Information shown
┄┄┄┄┄┄

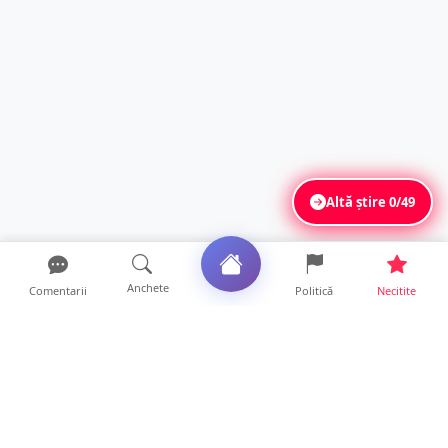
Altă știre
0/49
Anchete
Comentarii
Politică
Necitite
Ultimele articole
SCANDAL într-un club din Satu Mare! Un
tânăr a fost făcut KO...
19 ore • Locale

┄┄┄┄┄┄

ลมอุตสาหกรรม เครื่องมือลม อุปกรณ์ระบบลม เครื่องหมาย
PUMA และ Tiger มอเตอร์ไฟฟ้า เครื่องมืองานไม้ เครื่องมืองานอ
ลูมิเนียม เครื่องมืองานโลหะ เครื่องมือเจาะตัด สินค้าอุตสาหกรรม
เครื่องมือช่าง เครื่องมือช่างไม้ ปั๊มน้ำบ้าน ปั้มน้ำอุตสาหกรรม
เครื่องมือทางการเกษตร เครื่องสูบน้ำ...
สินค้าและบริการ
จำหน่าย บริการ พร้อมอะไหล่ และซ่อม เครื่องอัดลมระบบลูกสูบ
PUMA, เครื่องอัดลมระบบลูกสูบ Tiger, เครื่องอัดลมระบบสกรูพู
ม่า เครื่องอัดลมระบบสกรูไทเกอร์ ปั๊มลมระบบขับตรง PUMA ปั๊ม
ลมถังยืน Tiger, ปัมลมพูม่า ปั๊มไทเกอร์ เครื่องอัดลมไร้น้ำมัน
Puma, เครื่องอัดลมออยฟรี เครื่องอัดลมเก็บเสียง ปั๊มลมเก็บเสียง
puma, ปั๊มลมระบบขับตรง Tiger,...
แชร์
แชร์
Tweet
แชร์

┄┄┄┄┄┄

Where does the word "บตรง" appear in the listing above? Copy every line that holds it.

Response to this exercise
ม่า เครื่องอัดลมระบบสกรูไทเกอร์ ปั๊มลมระบบขับตรง PUMA ปั๊ม
puma, ปั๊มลมระบบขับตรง Tiger,...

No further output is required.